“Not nasty,” I said, “or they wouldn’t want you to be there. It’s probably boring.” I wanted to get him to say he didn’t want to come and then I could tell Mum and Dad that I’d tried, and that would be that. But he didn’t. He said he’d once had a toastie sandwich in Lampwick’s and he wouldn’t mind one again. He went to the house to tell his mum he’d be out for lunch.
Timmy loved Lampwick’s. He loved it because of the sheds. That was funny because at home he took no interest in Don’s shed at all, and he hadn’t been interested in our other shed, either—before we moved. But maybe it wasn’t so funny. The sheds at Lampwick’s were something else.
At Lampwick’s, yes, there were toolsheds and potting sheds, storage sheds and mower sheds and sheds to keep your bikes in. But also there were summerhouses—playhouses and Wendy houses—even a gingerbread house, painted with giant gummy diamonds for roof tiles and rows of giant sponge fingers for walls.
I used to like all that, too. When I was little—and Timmy was littler—we’d always beg Mum and Dad to go to the shed section first of all. And they’d always say no, we could only go after we’d traipsed round the boring stuff. Sections like Compost and Tools and Pest Control. When we finally got to Sheds, we’d be in such a state, we’d race up and down the rows (we called them streets) dashing in and out of different doors, as if we were doing a house-to-house search. And we’d choose our favorites. Some had real little staircases, leading to real upper floors; some had verandas; some, window boxes planted with plastic flowers.
Oh, I used to love Lampwick’s. Not anymore, though: I’d outgrown it. And outgrown it, apparently, without Mum and Dad noticing.
Because today, as soon as we’d parked, Mum said, “Right, then!” and led us to Sheds straightaway, which was unheard of. I think she expected us all to be excited. Only one of us actually was.
Timmy began trying doors at once. I stuck my hands in my pockets and shuffled along behind Mum and Dad. I didn’t dare look at Bogsy. I could hear Dad asking him what his favorite subjects were at school.
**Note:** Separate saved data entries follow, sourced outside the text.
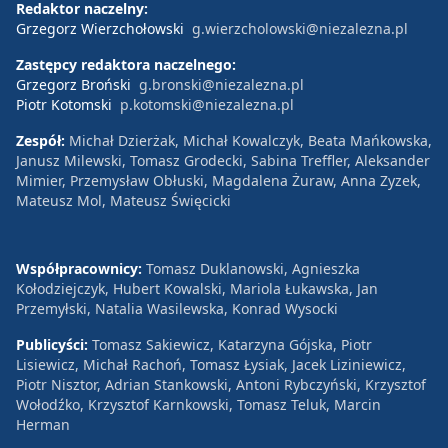
Redaktor naczelny:
Grzegorz Wierzchołowski
g.wierzcholowski@niezalezna.pl
Zastępcy redaktora naczelnego:
Grzegorz Broński
g.bronski@niezalezna.pl
Piotr Kotomski
p.kotomski@niezalezna.pl
Zespół:
Michał Dzierżak, Michał Kowalczyk, Beata Mańkowska,
Janusz Milewski, Tomasz Grodecki, Sabina Treffler, Aleksander
Mimier, Przemysław Obłuski, Magdalena Żuraw, Anna Zyzek,
Mateusz Mol, Mateusz Święcicki
Współpracownicy:
Tomasz Duklanowski, Agnieszka
Kołodziejczyk, Hubert Kowalski, Mariola Łukawska, Jan
Przemyłski, Natalia Wasilewska, Konrad Wysocki
Publicyści:
Tomasz Sakiewicz, Katarzyna Gójska, Piotr
Lisiewicz, Michał Rachoń, Tomasz Łysiak, Jacek Liziniewicz,
Piotr Nisztor, Adrian Stankowski, Antoni Rybczyński, Krzysztof
Wołodźko, Krzysztof Karnkowski, Tomasz Teluk, Marcin
Herman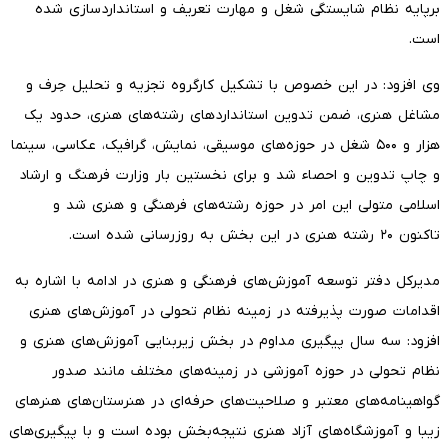
برپایه نظام شایستگی شغل و مهارت تعریف و استانداردسازی شده
است.
وی افزود: در این خصوص با تشکیل کارگروه تجزیه و تحلیل حِرف و
مشاغل هنری، ضمن تدوین استانداردهای رشته‌های هنری، حدود یک
هزار و ۵۰۰ شغل در حوزه‌های موسیقی، نمایش، گرافیک، عکاسی، سینما
و چاپ تدوین و احصاء شد و برای نخستین بار وزارت فرهنگ و ارشاد
اسلامی متولی این امر در حوزه رشته‌های فرهنگی و هنری شد و
تاکنون ۲۰ رشته هنری در این بخش به روزرسانی شده است.
مدیرکل دفتر توسعه آموزش‌های فرهنگی و هنری در ادامه با اشاره به
اقدامات صورت پذیرفته در زمینه نظام تحولی در آموزش‌های هنری
افزود: سه سال پیگیری مداوم در بخش زیربنایی آموزش‌های هنری و
نظام تحولی در حوزه آموزشی در زمینه‌های مختلف مانند صدور
گواهینامه‌های معتبر و صلاحیت‌های حرفه‌ای در هنرستان‌های هنرهای
زیبا و آموزشگاه‌های آزاد هنری نتیجه‌بخش بوده است و با پیگیری‌های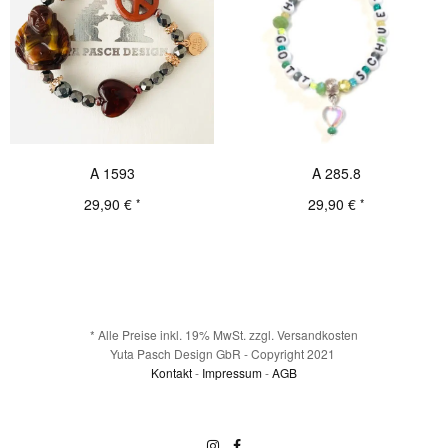
A 1593
A 285.8
29,90
€
29,90
€
*
*
Details
Details
* Alle Preise inkl. 19% MwSt. zzgl. Versandkosten
Yuta Pasch Design GbR - Copyright 2021
Kontakt
-
Impressum
-
AGB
We wound up in front of a largish structure called “Shed ’n’ Playhouse under One Roof.” Dad called Timmy to come, and he emerged from Little Red Riding Hood’s cottage and joined us.
“What d’you think of this one?” said Dad.
“Quite nice,” said Timmy. “But Little Red Riding Hood’s is better. It’s got curtains inside.”
“You haven’t even looked inside this one,” said Dad. “Go on. Go in and see.”
The Shed ’n’ Playhouse under One Roof was divided into two. Half was clearly a normal shed with a normal window and door; half had a child-sized door and a heart-shaped window with bright red shutters. Timmy went into this half. Even he could only just get through the door without stooping. He closed it behind him.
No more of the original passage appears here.